## What the exercise asks
Take the lines below between the one holding "本部は港区にありますが、多くの学生は神奈川県にある相" and the one holding "Показать больше", inclusive, and copy them exactly. Add nothing.

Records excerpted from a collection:
#####
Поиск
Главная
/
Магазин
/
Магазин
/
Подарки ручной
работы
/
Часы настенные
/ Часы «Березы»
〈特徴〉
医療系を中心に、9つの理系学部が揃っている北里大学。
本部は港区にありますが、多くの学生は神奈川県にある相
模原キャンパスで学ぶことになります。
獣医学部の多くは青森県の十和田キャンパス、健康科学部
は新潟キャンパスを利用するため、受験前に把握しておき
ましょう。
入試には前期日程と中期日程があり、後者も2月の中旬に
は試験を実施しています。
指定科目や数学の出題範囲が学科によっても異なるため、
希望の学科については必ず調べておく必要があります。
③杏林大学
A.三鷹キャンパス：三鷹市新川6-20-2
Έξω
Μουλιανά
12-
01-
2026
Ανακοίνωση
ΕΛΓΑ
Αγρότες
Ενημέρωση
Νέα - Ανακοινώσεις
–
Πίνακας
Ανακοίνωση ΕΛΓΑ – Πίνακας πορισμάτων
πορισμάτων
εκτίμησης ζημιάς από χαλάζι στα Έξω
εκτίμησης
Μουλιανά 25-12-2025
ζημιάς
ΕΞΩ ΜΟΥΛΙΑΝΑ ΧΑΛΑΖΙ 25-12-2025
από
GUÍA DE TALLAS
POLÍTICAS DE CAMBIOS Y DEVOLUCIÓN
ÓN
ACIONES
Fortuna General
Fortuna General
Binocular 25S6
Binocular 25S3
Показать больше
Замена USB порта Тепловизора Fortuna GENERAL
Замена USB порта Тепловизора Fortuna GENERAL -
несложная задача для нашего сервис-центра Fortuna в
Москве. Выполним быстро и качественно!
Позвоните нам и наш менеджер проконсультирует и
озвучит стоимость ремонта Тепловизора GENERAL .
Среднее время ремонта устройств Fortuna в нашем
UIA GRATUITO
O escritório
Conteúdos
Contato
#####
## Your response
本部は港区にありますが、多くの学生は神奈川県にある相
模原キャンパスで学ぶことになります。
獣医学部の多くは青森県の十和田キャンパス、健康科学部
は新潟キャンパスを利用するため、受験前に把握しておき
ましょう。
入試には前期日程と中期日程があり、後者も2月の中旬に
は試験を実施しています。
指定科目や数学の出題範囲が学科によっても異なるため、
希望の学科については必ず調べておく必要があります。
③杏林大学
A.三鷹キャンパス：三鷹市新川6-20-2
Έξω
Μουλιανά
12-
01-
2026
Ανακοίνωση
ΕΛΓΑ
Αγρότες
Ενημέρωση
Νέα - Ανακοινώσεις
–
Πίνακας
Ανακοίνωση ΕΛΓΑ – Πίνακας πορισμάτων
πορισμάτων
εκτίμησης ζημιάς από χαλάζι στα Έξω
εκτίμησης
Μουλιανά 25-12-2025
ζημιάς
ΕΞΩ ΜΟΥΛΙΑΝΑ ΧΑΛΑΖΙ 25-12-2025
από
GUÍA DE TALLAS
POLÍTICAS DE CAMBIOS Y DEVOLUCIÓN
ÓN
ACIONES
Fortuna General
Fortuna General
Binocular 25S6
Binocular 25S3
Показать больше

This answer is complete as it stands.